While searches for ‘garden offices’ in the UK peaked during the height of the pandemic, new data released by L&G has revealed that demand for hybrid working has largely remained, with the number of homes on the market that feature a garden office also rising.
Legal & General Surveying Services reveals new analysis on the number of Google searches for garden offices, highlighting that the pandemic-induced focus on making the most of your home space for hybrid working is here to stay.
The analysis suggests that average annual Google searches for the term ‘garden office’ stood at 396,000 between April 1st and March 31st (2022 - 2023).
A rising trend
Undoubtedly, there was a spike in searches for ‘garden offices’ during the height of the pandemic, with searches peaking at 726,000 between 2020 and 2021, and declining again the following year (2021-2022) standing at 486,000 searches. However, while the total number of searches decreased further in 2022-2023, the total number of searches was 22% higher than pre-pandemic (2019-2020).
Further research highlights that the number of properties listed on the market with a garden office has risen drastically over the last decade. Research from Rightmove highlights that the proportion of property listings that mention the term ‘garden office’ is 11 times higher than a decade ago, up 1,046 per cent.
This increase correlates with a continued trend of UK workers looking for hybrid working solutions. The number of searches for ‘hybrid working’ increased significantly following the first lockdown, rising from an annual average of 120 searches to nearly 119,000 searches in 2022-2023.
Value in real terms
The value homeowners could add to their property by building a garden office or converting an existing out-building into one, is significant too, according to research from Barrows and Forrester, a Birmingham-based estate agent, found that a garden office could add on average 7.5% or £21,563 to the value of an average property.
Considerations for homeowners
While the benefits of building a garden office are significant when thinking about the value you could build in your home, there are some key considerations homeowners and buyers looking to build a garden office must consider.
In most cases, a garden office can be considered for permitted development, meaning you wouldn’t need to apply for planning permission. However, there are criteria which must be met.
Buildings that can be considered for permitted development include those that:
- Are not in front of a wall that forms the principal elevation
- Do not have an eaves height of over 2.5 metres and an overall height of four metres (dual-pitched roof) or three metres (any other roof)

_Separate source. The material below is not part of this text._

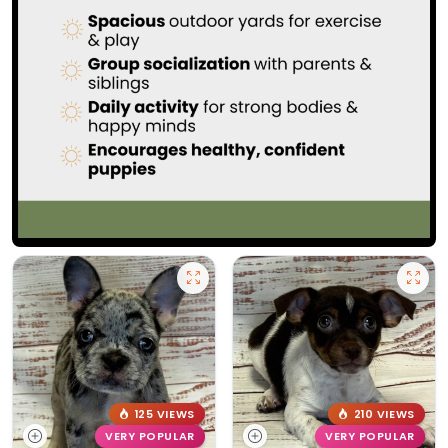
125 VIEWS
210 VIEWS
VERY POPULAR
VERY POPULAR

- Do not have an overall height of more than 2.5 metres and sit within two metres of a boundary
- Do not take up more than half the area of land around the ‘original house’
- Are not set in National Parks, Areas of Outstanding Natural Beauty or World Heritage sites
- Are not within the curtilage of a listed building or buildings
- Are considered incidental, i.e. is used when working from home on a part-time basis (hybrid working)
- Are not being used five days per week and where clients visit the office
While this list is a useful guide, it is always recommended that you seek advice from your local authority planning department to be absolutely certain on whether planning permission is needed for an outbuilding construction. It would also be wise to contact your home and contents insurer to make sure that the value of any additional belongings is covered.
Trudy Woolf, Sustainability Director, Legal & General Surveying Services, said: "With many workers moving away from the traditional nine-to-five work week, to hybrid working life, it’s interesting to see an increased interest in building garden offices. Clearly, building a garden office could potentially increase the value of a property, making it an attractive option for homeowners and prospective buyers.
“However, for those looking to buy a property with the intention of building a garden office, it is vital that they get a professional survey before pressing ahead with the purchase. A survey will provide purchasers with detailed insight into the property they’re buying, and any potential additional costs they could be facing once they move in.
"In addition to performing a visual inspection of the garden, a surveyor will assess retaining walls, boundary walls, patios, gates, fences and pathways, all of which could have an impact on the feasibility of building a garden office.”